Dr. William Jelani Cobb, a prolific Black historian and journalist, is joining the faculty of Columbia University’s Graduate School of Journalism.
Cobb, who is currently an associate professor of history and director of the African Studies Institute at the University of Connecticut, is also a staff writer for The New Yorker and regularly writes about race, politics, history and culture.
At Columbia, he will hold the Ira Lipman professorship.
“As someone who writes about race and civil rights, the position mirrors a lot of what I was interested in,” said Cobb, a New York native who earned a Ph.D. in American history from Rutgers University. His dissertation adviser was Dr. David Levering Lewis, a prominent scholar and Pulitzer Prize-winning biographer of W.E.B. Du Bois.
Cobb said that his relationship with the Ivy League institution, which houses one of the most respected graduate schools of journalism in the world, developed after he delivered a few guest lectures in recent years. He previously taught at Spelman College.
For years, the journalism school has increasingly felt pressure to diversify its faculty. Currently, there are only three full-time Black faculty on staff.
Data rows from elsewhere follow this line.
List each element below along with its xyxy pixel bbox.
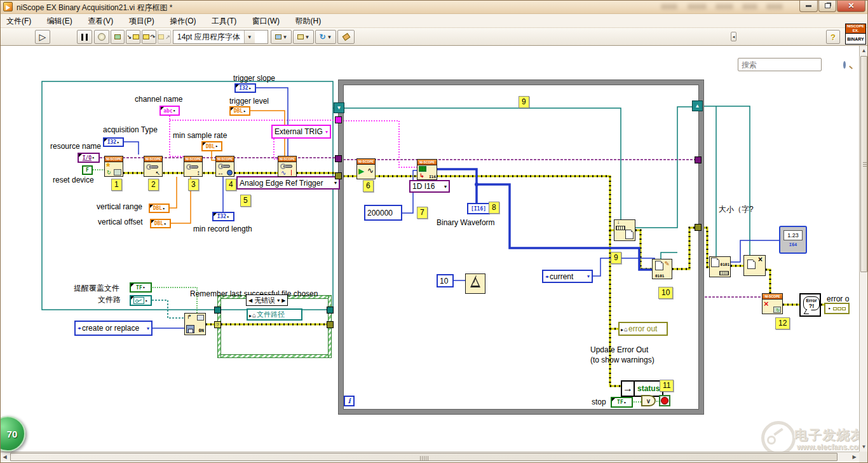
distribute-objects-button[interactable]: ▼: [293, 30, 314, 44]
write-binary-file-node[interactable]: ✎0101: [652, 259, 672, 279]
badge-10[interactable]: 10: [658, 287, 673, 299]
analog-edge-ref-trigger-selector[interactable]: Analog Edge Ref Trigger▾: [236, 176, 340, 190]
resource-name-terminal[interactable]: I/O▸: [78, 153, 100, 163]
search-input[interactable]: [738, 60, 843, 69]
iteration-terminal[interactable]: i: [344, 396, 355, 406]
overwrite-prompt-terminal[interactable]: TF▸: [130, 282, 152, 293]
badge-5[interactable]: 5: [240, 195, 251, 207]
niscope-init-node[interactable]: NI-SCOPE *↻: [104, 156, 123, 177]
min-sample-rate-terminal[interactable]: DBL▸: [201, 141, 222, 151]
case-tunnel-path-right[interactable]: [327, 307, 334, 314]
tunnel-error-right[interactable]: [695, 224, 702, 231]
error-out-local-variable[interactable]: error out: [618, 322, 668, 336]
horizontal-scrollbar[interactable]: ◀ ▶: [0, 452, 859, 462]
badge-9-top[interactable]: 9: [519, 96, 529, 108]
title-bar[interactable]: niScope EX Binary Acquisition21.vi 程序框图 …: [0, 0, 868, 14]
scroll-right-arrow[interactable]: ▶: [850, 452, 859, 462]
highlight-execution-button[interactable]: [94, 30, 109, 44]
reorder-button[interactable]: ↻▼: [315, 30, 336, 44]
context-help-button[interactable]: ?: [826, 30, 840, 44]
trigger-slope-terminal[interactable]: I32▸: [234, 83, 256, 93]
loop-condition-terminal[interactable]: [659, 395, 670, 406]
menu-file[interactable]: 文件(F): [0, 14, 37, 27]
vi-icon[interactable]: NISCOPE EX. BINARY: [845, 24, 866, 45]
tunnel-session-right[interactable]: [695, 156, 702, 163]
step-out-button[interactable]: ↗: [158, 30, 171, 44]
case-selector-tunnel[interactable]: ?: [214, 321, 221, 328]
scroll-up-arrow[interactable]: ▲: [860, 46, 868, 55]
reset-device-false-constant[interactable]: F: [82, 165, 93, 175]
niscope-close-node[interactable]: NI-SCOPE ×↻: [762, 293, 783, 314]
badge-12[interactable]: 12: [775, 317, 790, 329]
clean-up-diagram-button[interactable]: [337, 30, 355, 44]
set-file-size-node[interactable]: ↓: [614, 219, 635, 241]
close-file-node[interactable]: ×: [743, 255, 766, 276]
menu-edit[interactable]: 编辑(E): [41, 14, 79, 27]
current-position-enum[interactable]: ◂▸current▾: [542, 270, 593, 283]
menu-operate[interactable]: 操作(O): [163, 14, 202, 27]
acquisition-type-terminal[interactable]: I32▸: [103, 137, 124, 147]
vertical-scrollbar[interactable]: ▲ ▼: [859, 46, 868, 452]
search-collapse-handle[interactable]: ◂: [731, 32, 736, 41]
menu-view[interactable]: 查看(V): [81, 14, 119, 27]
wait-metronome-node[interactable]: [465, 273, 485, 294]
font-selector[interactable]: 14pt 应用程序字体 ▼: [173, 30, 268, 44]
sample-rate-constant[interactable]: 200000: [364, 205, 402, 221]
error-out-cluster-terminal[interactable]: ▸: [824, 303, 850, 314]
niscope-config-acquisition-node[interactable]: NI-SCOPE ↖: [144, 156, 163, 177]
vertical-range-terminal[interactable]: DBL▸: [149, 204, 170, 213]
file-path-local-variable[interactable]: 文件路径: [247, 308, 302, 321]
vertical-scroll-thumb[interactable]: [860, 56, 867, 272]
vertical-offset-terminal[interactable]: DBL▸: [150, 219, 171, 228]
horizontal-scroll-thumb[interactable]: [10, 453, 837, 461]
binary-waveform-indicator[interactable]: [I16]: [467, 203, 490, 214]
file-size-indicator[interactable]: 1.23 I64: [779, 226, 807, 254]
badge-4[interactable]: 4: [226, 179, 236, 191]
badge-7[interactable]: 7: [417, 207, 428, 219]
niscope-config-horizontal-node[interactable]: NI-SCOPE ↔: [215, 156, 234, 177]
get-file-size-node[interactable]: 0101: [709, 256, 731, 277]
badge-11[interactable]: 11: [660, 380, 674, 392]
run-button[interactable]: ▷: [35, 30, 50, 44]
external-trig-enum[interactable]: External TRIG▾: [271, 125, 331, 139]
stop-terminal[interactable]: TF▸: [611, 397, 633, 408]
menu-help[interactable]: 帮助(H): [288, 14, 327, 27]
channel-name-terminal[interactable]: abc▸: [159, 106, 180, 116]
retain-wire-values-button[interactable]: [111, 30, 125, 44]
tunnel-error-left[interactable]: [335, 172, 342, 179]
badge-3[interactable]: 3: [188, 179, 199, 191]
badge-9-mid[interactable]: 9: [611, 252, 621, 264]
restore-button[interactable]: [818, 0, 836, 12]
open-create-replace-file-node[interactable]: ↱0N: [184, 313, 206, 335]
badge-1[interactable]: 1: [111, 179, 122, 191]
file-path-terminal[interactable]: ▸: [130, 295, 152, 306]
shift-register-left[interactable]: ▼: [334, 102, 344, 113]
menu-tools[interactable]: 工具(T): [205, 14, 243, 27]
or-function-node[interactable]: ∨: [641, 395, 656, 406]
niscope-fetch-binary-node[interactable]: NI-SCOPE ↳I16: [417, 159, 437, 180]
tunnel-session-left[interactable]: [335, 155, 342, 162]
menu-project[interactable]: 项目(P): [123, 14, 161, 27]
scroll-down-arrow[interactable]: ▼: [860, 442, 868, 452]
fetch-type-ring[interactable]: 1D I16▾: [409, 180, 450, 193]
wait-ms-constant[interactable]: 10: [437, 274, 454, 287]
tunnel-string[interactable]: [335, 116, 342, 123]
badge-2[interactable]: 2: [148, 179, 159, 191]
case-tunnel-error-right[interactable]: [327, 321, 334, 328]
niscope-initiate-node[interactable]: NI-SCOPE ▶∿: [356, 158, 376, 179]
step-into-button[interactable]: ↘: [126, 30, 140, 44]
align-objects-button[interactable]: ▼: [271, 30, 292, 44]
niscope-config-trigger-node[interactable]: NI-SCOPE ∿: [278, 156, 297, 177]
create-or-replace-enum[interactable]: ◂▸create or replace▾: [74, 321, 153, 336]
scroll-left-arrow[interactable]: ◀: [0, 452, 10, 462]
menu-window[interactable]: 窗口(W): [246, 14, 286, 27]
badge-8[interactable]: 8: [489, 202, 499, 214]
min-record-length-terminal[interactable]: I32▸: [212, 212, 234, 221]
niscope-config-vertical-node[interactable]: NI-SCOPE ↕: [184, 156, 203, 177]
close-button[interactable]: ✕: [837, 0, 865, 12]
badge-6[interactable]: 6: [363, 180, 374, 192]
pause-button[interactable]: [77, 30, 92, 44]
minimize-button[interactable]: [799, 0, 818, 12]
case-selector[interactable]: ◀ 无错误 ▾ ▶: [246, 294, 288, 306]
trigger-level-terminal[interactable]: DBL▸: [229, 106, 250, 116]
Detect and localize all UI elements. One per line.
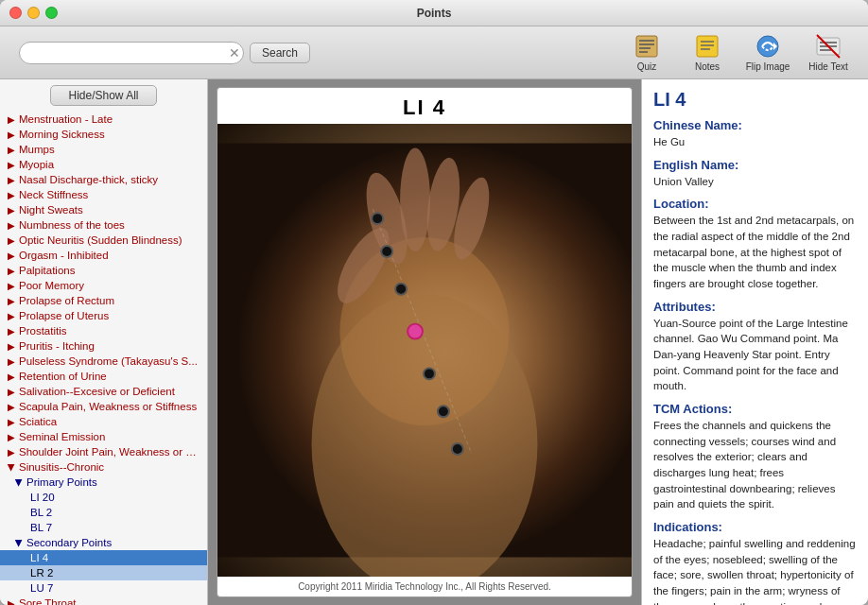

They include documentary filmmaker June Cross; former international reporter Howard French; and former deputy managing editor of Newsday, Lonnie Isabel.
Cobb, who is the author of The Substance of Hope: Barack Obama & the Paradox of Progress and winner of the Sidney Hillman Prize for Opinion and Analysis Journalism, said that there is value in having a trained historian teach journalism students.